▶ Task requirements
Tally the lines of the listing that contain the word "aslan", then give the total and nothing else.

▶ Data under study
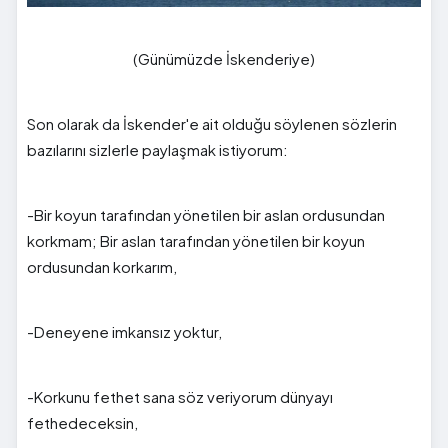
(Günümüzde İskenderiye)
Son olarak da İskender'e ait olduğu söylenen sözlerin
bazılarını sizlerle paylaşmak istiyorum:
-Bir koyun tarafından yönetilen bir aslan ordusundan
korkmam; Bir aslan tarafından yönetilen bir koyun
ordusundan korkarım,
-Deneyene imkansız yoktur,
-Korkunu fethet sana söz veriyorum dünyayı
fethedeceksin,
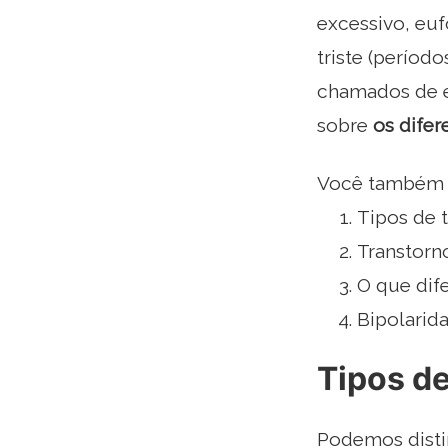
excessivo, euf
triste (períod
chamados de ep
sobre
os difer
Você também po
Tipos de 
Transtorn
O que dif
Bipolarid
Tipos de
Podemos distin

▶ Answer section
2